One of the common first steps for scaling up an application is to move the database off to a dedicated server - often followed by having multiple application server instances to handle requests. With a standard SQL database that's pretty straight forward, with data stored in Amazon S3 that's not always as simple.

S3 obviously provides a network API, but it doesn't necessarily provide all the functionality you need from your data layer. For instance if you need to update search indexes you need a central server to track the changes and update the indexes. You may also need synchronization above what S3 provides etc. Whatever the reason, you need to provide a server to handle those data layer tasks and then pass the storage off to S3.

So where does APP (Atom Publishing Protocol) fit in? It occurs to me that for a large number of applications it's probably a very good interface to use. Firstly, there's some libraries being created that make it easy to get up and running. More importantly, because it's a standard, other applications can also connect to your data store.

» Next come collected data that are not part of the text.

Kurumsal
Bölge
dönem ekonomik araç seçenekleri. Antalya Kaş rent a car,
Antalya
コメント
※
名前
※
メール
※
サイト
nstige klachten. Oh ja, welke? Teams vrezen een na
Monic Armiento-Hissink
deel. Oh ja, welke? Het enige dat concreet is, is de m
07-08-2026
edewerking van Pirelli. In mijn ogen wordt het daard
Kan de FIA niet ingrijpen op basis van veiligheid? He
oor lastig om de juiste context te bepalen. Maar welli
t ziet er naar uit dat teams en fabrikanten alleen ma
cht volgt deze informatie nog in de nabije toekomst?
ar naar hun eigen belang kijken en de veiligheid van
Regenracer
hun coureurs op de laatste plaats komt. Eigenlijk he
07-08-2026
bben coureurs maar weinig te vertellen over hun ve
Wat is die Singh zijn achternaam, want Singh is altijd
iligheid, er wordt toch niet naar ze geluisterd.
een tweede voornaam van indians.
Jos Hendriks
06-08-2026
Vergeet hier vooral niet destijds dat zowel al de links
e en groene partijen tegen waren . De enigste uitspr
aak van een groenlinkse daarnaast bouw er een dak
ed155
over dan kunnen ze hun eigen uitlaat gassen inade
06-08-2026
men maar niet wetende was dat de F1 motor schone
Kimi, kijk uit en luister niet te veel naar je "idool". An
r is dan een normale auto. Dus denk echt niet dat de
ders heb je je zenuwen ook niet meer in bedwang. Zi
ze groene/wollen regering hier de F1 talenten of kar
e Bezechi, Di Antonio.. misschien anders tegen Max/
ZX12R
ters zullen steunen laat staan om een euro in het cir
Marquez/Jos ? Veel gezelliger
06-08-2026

Of course it all depends on exactly what data your application deals with, and I still haven't worked out the best way to deal with versions, but it shows some interesting potential.

Versioned Resources In REST APIs

July 27th, 2007

I like the idea of resources being addressable by a simple URL, but I'm having some difficulty reconciling that with resources that are versioned. Getting at and working with the latest version of a document with REST APIs is all pretty straight forward, but how do you retrieve the document history or a specific version of the document? I'm sure this is something that people have already worked out, but all my searching for discussions of it leads to people talking about versioning the API so that things don't break when you change what operations are available or the data format returned, rather than versioning the resources themselves.

It seems to me that the version information should be available at basically the same place as the main document - it is after all essentially the same document just older. So something like …/resource.html?version=2 makes sense for retrieving a specific version. However, that requires that you know which versions are available - even in a system that doesn't have branching versions may go missing to delete spam or copyright infringement problems. There's also no reason that versions should be simple numbers - they might be 1.1 or a, b, c or just the ETag for that version.

Speaking of ETags, it would be interesting to see how they could be used - there's an If-Match and If-None-Match header for ETags and I've never quite grasped why both exist. It would be nice for one of them to turn out to mean, "I want this exact version" but I doubt it's the case and I really doubt anything out there supports it.

Getting a list of available versions is also an issue - you could consider the list of versions a separate resource (say …/versions/resource.html or …/resource.html/versions) which returns a list of available versions and their meta data but doesn't allow PUT or POST operations. It seems odd though that versions are a separate resource. The other argument is something like …/resource.html?history=all which is okay but needs systems for limiting how much is returned and paging etc.

How are other people handling versioned resources with REST style APIs?